INPUT DATA START

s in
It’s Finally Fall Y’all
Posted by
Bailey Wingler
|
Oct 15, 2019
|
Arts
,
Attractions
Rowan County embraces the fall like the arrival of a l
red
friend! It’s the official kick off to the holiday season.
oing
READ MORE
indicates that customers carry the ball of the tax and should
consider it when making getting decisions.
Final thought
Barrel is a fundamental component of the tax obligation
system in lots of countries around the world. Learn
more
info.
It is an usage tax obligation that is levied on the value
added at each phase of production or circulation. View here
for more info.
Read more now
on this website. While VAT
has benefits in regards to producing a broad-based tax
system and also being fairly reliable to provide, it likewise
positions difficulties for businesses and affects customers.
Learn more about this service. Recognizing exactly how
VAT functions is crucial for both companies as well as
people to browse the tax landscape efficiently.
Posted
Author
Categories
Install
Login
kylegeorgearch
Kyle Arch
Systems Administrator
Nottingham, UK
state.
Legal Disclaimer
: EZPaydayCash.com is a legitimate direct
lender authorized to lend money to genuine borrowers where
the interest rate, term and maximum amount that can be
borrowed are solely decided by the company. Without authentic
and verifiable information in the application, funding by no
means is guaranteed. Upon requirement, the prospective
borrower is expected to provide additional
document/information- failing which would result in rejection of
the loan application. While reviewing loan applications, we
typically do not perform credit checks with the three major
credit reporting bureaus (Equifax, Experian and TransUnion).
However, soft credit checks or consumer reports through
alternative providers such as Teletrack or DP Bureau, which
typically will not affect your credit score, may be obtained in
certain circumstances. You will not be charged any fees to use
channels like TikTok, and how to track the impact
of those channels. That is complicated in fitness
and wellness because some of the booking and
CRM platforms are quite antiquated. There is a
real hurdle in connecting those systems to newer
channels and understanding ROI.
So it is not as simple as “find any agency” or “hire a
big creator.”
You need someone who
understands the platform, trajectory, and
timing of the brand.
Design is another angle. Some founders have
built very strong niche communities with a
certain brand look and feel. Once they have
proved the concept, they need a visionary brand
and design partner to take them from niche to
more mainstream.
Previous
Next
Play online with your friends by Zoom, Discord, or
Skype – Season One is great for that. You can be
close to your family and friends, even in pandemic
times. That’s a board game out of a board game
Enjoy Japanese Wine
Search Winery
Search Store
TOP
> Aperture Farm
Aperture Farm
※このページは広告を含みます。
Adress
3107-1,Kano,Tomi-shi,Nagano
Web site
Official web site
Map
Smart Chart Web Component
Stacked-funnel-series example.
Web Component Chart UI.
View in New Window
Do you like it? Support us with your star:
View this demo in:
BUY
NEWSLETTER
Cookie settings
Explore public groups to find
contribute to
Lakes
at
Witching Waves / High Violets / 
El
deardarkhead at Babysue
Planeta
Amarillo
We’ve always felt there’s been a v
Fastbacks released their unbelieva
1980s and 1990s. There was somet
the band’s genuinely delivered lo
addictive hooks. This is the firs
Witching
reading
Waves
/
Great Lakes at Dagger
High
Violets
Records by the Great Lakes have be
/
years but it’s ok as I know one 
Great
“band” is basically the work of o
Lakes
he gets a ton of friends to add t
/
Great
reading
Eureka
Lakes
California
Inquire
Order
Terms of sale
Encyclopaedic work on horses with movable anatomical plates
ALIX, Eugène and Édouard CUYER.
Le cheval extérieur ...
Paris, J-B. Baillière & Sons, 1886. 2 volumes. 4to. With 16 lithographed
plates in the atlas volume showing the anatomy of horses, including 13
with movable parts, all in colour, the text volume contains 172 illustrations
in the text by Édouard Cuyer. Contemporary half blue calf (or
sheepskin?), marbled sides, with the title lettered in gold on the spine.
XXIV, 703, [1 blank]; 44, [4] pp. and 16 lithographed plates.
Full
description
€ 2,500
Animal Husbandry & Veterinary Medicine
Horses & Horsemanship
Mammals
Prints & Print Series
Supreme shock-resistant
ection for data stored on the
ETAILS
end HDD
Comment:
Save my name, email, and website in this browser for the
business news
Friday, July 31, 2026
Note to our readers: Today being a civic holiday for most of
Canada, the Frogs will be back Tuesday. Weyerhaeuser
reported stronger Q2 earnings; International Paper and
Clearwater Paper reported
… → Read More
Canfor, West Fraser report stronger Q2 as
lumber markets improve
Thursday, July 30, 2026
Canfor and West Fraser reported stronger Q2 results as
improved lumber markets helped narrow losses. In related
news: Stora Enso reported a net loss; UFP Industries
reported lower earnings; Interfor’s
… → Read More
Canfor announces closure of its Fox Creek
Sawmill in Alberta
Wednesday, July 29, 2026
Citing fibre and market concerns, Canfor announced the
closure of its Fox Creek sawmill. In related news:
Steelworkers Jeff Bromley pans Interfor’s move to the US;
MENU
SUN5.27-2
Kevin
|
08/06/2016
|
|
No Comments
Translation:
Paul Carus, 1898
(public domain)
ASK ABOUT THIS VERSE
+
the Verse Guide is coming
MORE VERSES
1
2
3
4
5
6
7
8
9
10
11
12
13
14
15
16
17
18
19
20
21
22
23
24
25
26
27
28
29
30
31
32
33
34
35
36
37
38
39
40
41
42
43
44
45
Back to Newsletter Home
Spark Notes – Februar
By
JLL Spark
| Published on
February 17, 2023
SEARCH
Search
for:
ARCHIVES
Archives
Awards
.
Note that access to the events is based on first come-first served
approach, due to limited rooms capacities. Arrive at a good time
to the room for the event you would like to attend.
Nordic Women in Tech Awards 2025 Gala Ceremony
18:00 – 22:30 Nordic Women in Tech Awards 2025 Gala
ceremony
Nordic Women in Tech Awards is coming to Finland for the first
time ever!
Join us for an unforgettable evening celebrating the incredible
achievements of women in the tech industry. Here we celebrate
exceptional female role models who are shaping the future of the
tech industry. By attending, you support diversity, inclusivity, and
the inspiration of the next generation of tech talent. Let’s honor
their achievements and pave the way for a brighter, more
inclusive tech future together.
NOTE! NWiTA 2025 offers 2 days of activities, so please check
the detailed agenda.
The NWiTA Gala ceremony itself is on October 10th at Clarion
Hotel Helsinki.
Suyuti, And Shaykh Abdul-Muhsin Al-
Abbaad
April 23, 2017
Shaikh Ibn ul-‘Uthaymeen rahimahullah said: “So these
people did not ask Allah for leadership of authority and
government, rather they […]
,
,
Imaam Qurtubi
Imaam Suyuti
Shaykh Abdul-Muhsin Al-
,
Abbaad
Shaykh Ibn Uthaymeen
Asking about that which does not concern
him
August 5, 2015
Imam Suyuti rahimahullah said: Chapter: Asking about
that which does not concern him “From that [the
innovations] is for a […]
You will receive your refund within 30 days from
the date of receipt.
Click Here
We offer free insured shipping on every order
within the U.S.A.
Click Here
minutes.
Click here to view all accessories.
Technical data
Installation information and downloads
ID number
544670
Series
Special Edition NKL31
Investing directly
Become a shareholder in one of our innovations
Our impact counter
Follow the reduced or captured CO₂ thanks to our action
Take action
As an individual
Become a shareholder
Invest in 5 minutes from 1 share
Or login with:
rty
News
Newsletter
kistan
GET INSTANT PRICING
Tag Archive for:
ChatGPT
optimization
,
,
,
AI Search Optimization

INPUT DATA END

Looking at the records, how many of the lines contain the string "need"? Only the number should be given.

▶ **EXERCISE OUTPUT**: 2